● **What to produce**
Omit all pictures and transcribe only the lines in the entries below that run from the line with "breaking up was" through the line with "for our competitive".

(Input for this task Opens)

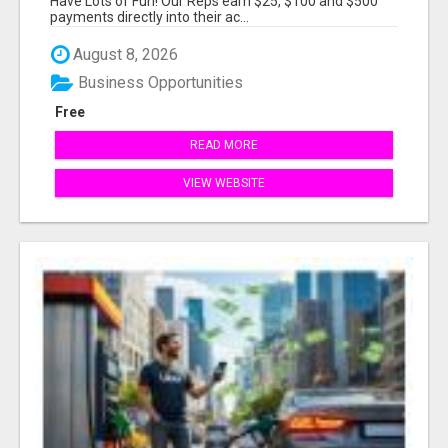
Have Lots of Fun! Our Reps earn $25, $100 and $500
payments directly into their ac...
August 8, 2026
Business Opportunities
Free
READ MORE
VIEW WEBSITE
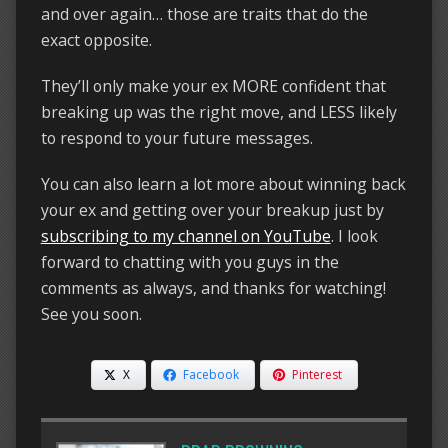
and over again… those are traits that do the
exact opposite.
They’ll only make your ex MORE confident that
breaking up was the right move, and LESS likely
to respond to your future messages.
You can also learn a lot more about winning back
your ex and getting over your breakup just by
subscribing to my channel on YouTube
. I look
forward to chatting with you guys in the
comments as always, and thanks for watching!
See you soon.
X
Facebook
Pinterest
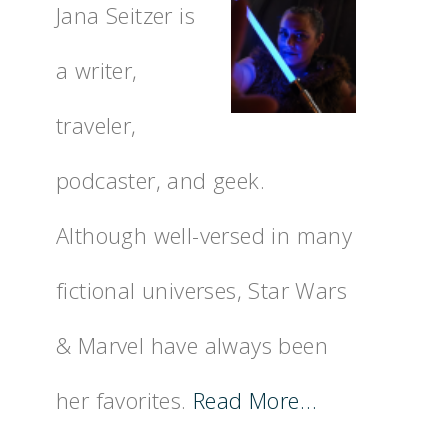
Jana Seitzer is
a writer,
traveler,
podcaster, and geek.
Although well-versed in many
fictional universes, Star Wars
& Marvel have always been
her favorites.
Read More…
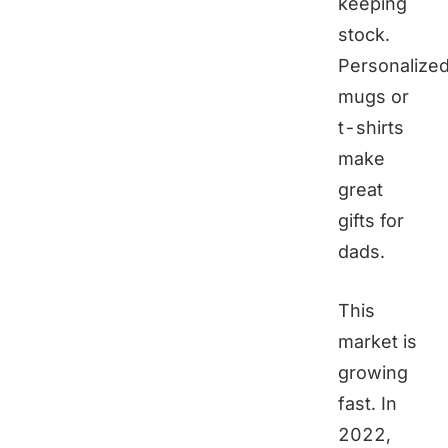
keeping
stock.
Personalize
mugs or
t-shirts
make
great
gifts for
dads.
This
market is
growing
fast. In
2022,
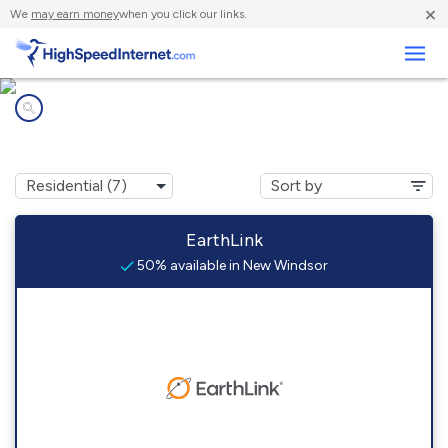
×
We
may earn money
when you click our links.
Business
Internet providers in
New Windsor, IL
EarthLink
50% available in New Windsor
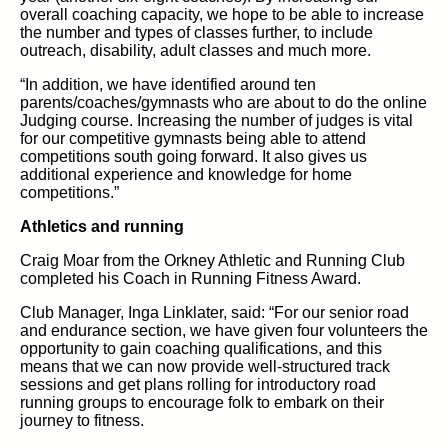
overall coaching capacity, we hope to be able to increase
the number and types of classes further, to include
outreach, disability, adult classes and much more.
“In addition, we have identified around ten
parents/coaches/gymnasts who are about to do the online
Judging course. Increasing the number of judges is vital
for our competitive gymnasts being able to attend
competitions south going forward. It also gives us
additional experience and knowledge for home
competitions.”
Athletics and running
Craig Moar from the Orkney Athletic and Running Club
completed his Coach in Running Fitness Award.
Club Manager, Inga Linklater, said: “For our senior road
and endurance section, we have given four volunteers the
opportunity to gain coaching qualifications, and this
means that we can now provide well-structured track
sessions and get plans rolling for introductory road
running groups to encourage folk to embark on their
journey to fitness.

(Input for this task Closes)

● **Solution to the problem**
breaking up was the right move, and LESS likely
to respond to your future messages.
You can also learn a lot more about winning back
your ex and getting over your breakup just by
subscribing to my channel on YouTube
. I look
forward to chatting with you guys in the
comments as always, and thanks for watching!
See you soon.
X
Facebook
Pinterest
Jana Seitzer is
a writer,
traveler,
podcaster, and geek.
Although well-versed in many
fictional universes, Star Wars
& Marvel have always been
her favorites.
Read More…
keeping
stock.
Personalize
mugs or
t-shirts
make
great
gifts for
dads.
This
market is
growing
fast. In
2022,
×
We
may earn money
when you click our links.
Business
Internet providers in
New Windsor, IL
EarthLink
50% available in New Windsor
overall coaching capacity, we hope to be able to increase
the number and types of classes further, to include
outreach, disability, adult classes and much more.
“In addition, we have identified around ten
parents/coaches/gymnasts who are about to do the online
Judging course. Increasing the number of judges is vital
for our competitive gymnasts being able to attend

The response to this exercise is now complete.